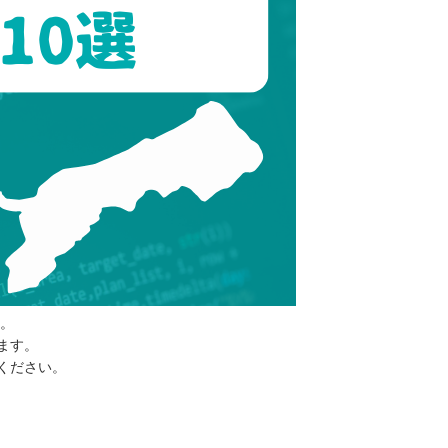
。
ます。
ください。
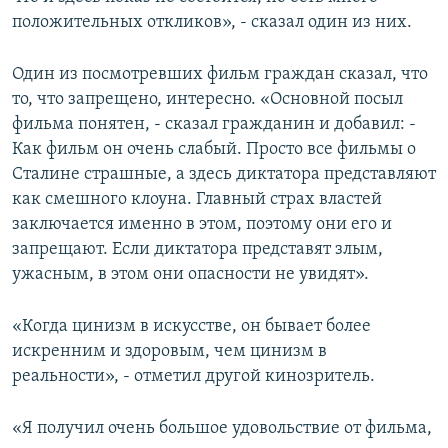
положительных откликов», - сказал один из них.
Один из посмотревших фильм граждан сказал, что
то, что запрещено, интересно. «Основной посыл
фильма понятен, - сказал гражданин и добавил: -
Как фильм он очень слабый. Просто все фильмы о
Сталине страшные, а здесь диктатора представляют
как смешного клоуна. Главный страх властей
заключается именно в этом, поэтому они его и
запрещают. Если диктатора представят злым,
ужасным, в этом они опасности не увидят».
«Когда цинизм в искусстве, он бывает более
искренним и здоровым, чем цинизм в
реальности», - отметил другой кинозритель.
«Я получил очень большое удовольствие от фильма,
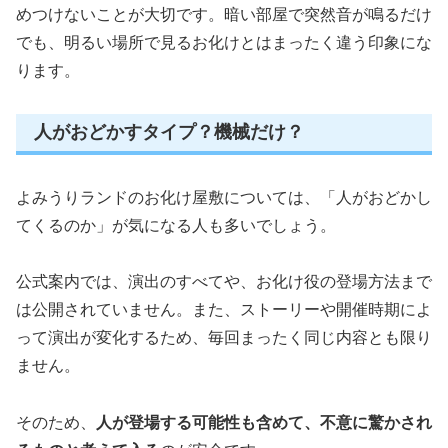
めつけないことが大切です。暗い部屋で突然音が鳴るだけ
でも、明るい場所で見るお化けとはまったく違う印象にな
ります。
人がおどかすタイプ？機械だけ？
よみうりランドのお化け屋敷については、「人がおどかし
てくるのか」が気になる人も多いでしょう。
公式案内では、演出のすべてや、お化け役の登場方法まで
は公開されていません。また、ストーリーや開催時期によ
って演出が変化するため、毎回まったく同じ内容とも限り
ません。
そのため、
人が登場する可能性も含めて、不意に驚かされ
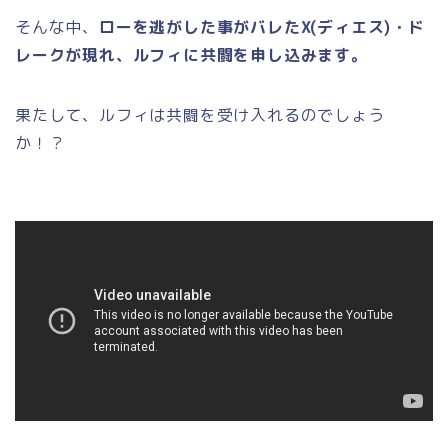
そんな中、
ローを逃がした事がバレたX(ディエス)・ド
レークが現れ、ルフィに共闘を申し込みます。
果たして、ルフィは共闘を受け入れるのでしょう
か！？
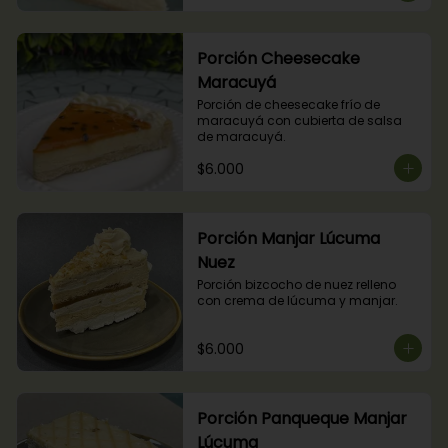
Porción Cheesecake
Maracuyá
Porción de cheesecake frío de 
maracuyá con cubierta de salsa 
de maracuyá.
$6.000
Porción Manjar Lúcuma
Nuez
Porción bizcocho de nuez relleno 
con crema de lúcuma y manjar.
$6.000
Porción Panqueque Manjar
Lúcuma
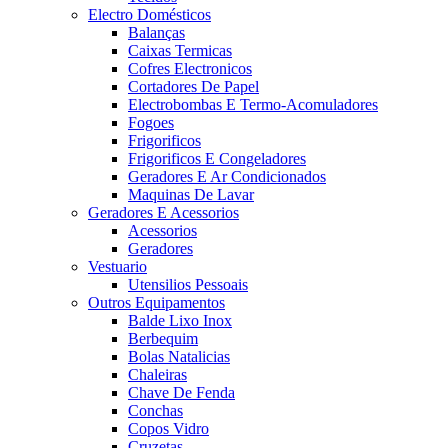
Electro Domésticos
Balanças
Caixas Termicas
Cofres Electronicos
Cortadores De Papel
Electrobombas E Termo-Acomuladores
Fogoes
Frigorificos
Frigorificos E Congeladores
Geradores E Ar Condicionados
Maquinas De Lavar
Geradores E Acessorios
Acessorios
Geradores
Vestuario
Utensilios Pessoais
Outros Equipamentos
Balde Lixo Inox
Berbequim
Bolas Natalicias
Chaleiras
Chave De Fenda
Conchas
Copos Vidro
Cruzetas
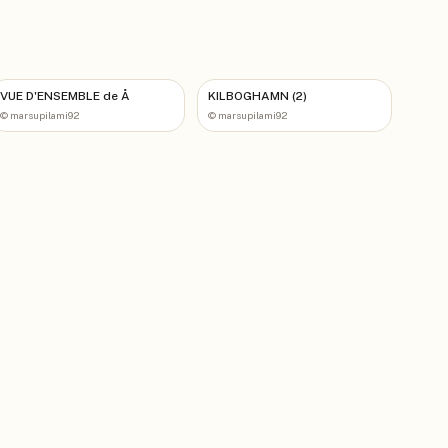
VUE D'ENSEMBLE de Å
KILBOGHAMN (2)
©
marsupilami92
©
marsupilami92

> _TASK OBJECTIVE_
Although the records include pictures, the copy should reproduce every line exactly and none of the pictures.

> _OUTPUT FOR THIS EXERCISE_
。
ます。
ください。
положительных откликов», - сказал один из них.
Один из посмотревших фильм граждан сказал, что
то, что запрещено, интересно. «Основной посыл
фильма понятен, - сказал гражданин и добавил: -
Как фильм он очень слабый. Просто все фильмы о
Сталине страшные, а здесь диктатора представляют
как смешного клоуна. Главный страх властей
заключается именно в этом, поэтому они его и
запрещают. Если диктатора представят злым,
ужасным, в этом они опасности не увидят».
«Когда цинизм в искусстве, он бывает более
искренним и здоровым, чем цинизм в
реальности», - отметил другой кинозритель.
«Я получил очень большое удовольствие от фильма,
めつけないことが大切です。暗い部屋で突然音が鳴るだけ
でも、明るい場所で見るお化けとはまったく違う印象にな
ります。
人がおどかすタイプ？機械だけ？
よみうりランドのお化け屋敷については、「人がおどかし
てくるのか」が気になる人も多いでしょう。
公式案内では、演出のすべてや、お化け役の登場方法まで
は公開されていません。また、ストーリーや開催時期によ
って演出が変化するため、毎回まったく同じ内容とも限り
ません。
そのため、
人が登場する可能性も含めて、不意に驚かされ
そんな中、
ローを逃がした事がバレたX(ディエス)・ド
レークが現れ、ルフィに共闘を申し込みます。
果たして、ルフィは共闘を受け入れるのでしょう
か！？
Porción Cheesecake
Maracuyá
Porción de cheesecake frío de 
maracuyá con cubierta de salsa 
de maracuyá.
$6.000
Porción Manjar Lúcuma
Nuez
Porción bizcocho de nuez relleno 
con crema de lúcuma y manjar.
$6.000
Porción Panqueque Manjar
Lúcuma
Electro Domésticos
Balanças
Caixas Termicas
Cofres Electronicos
Cortadores De Papel
Electrobombas E Termo-Acomuladores
Fogoes
Frigorificos
Frigorificos E Congeladores
Geradores E Ar Condicionados
Maquinas De Lavar
Geradores E Acessorios
Acessorios
Geradores
Vestuario
Utensilios Pessoais
Outros Equipamentos
Balde Lixo Inox
Berbequim
Bolas Natalicias
Chaleiras
Chave De Fenda
Conchas
Copos Vidro
Cruzetas
VUE D'ENSEMBLE de Å
KILBOGHAMN (2)
©
marsupilami92
©
marsupilami92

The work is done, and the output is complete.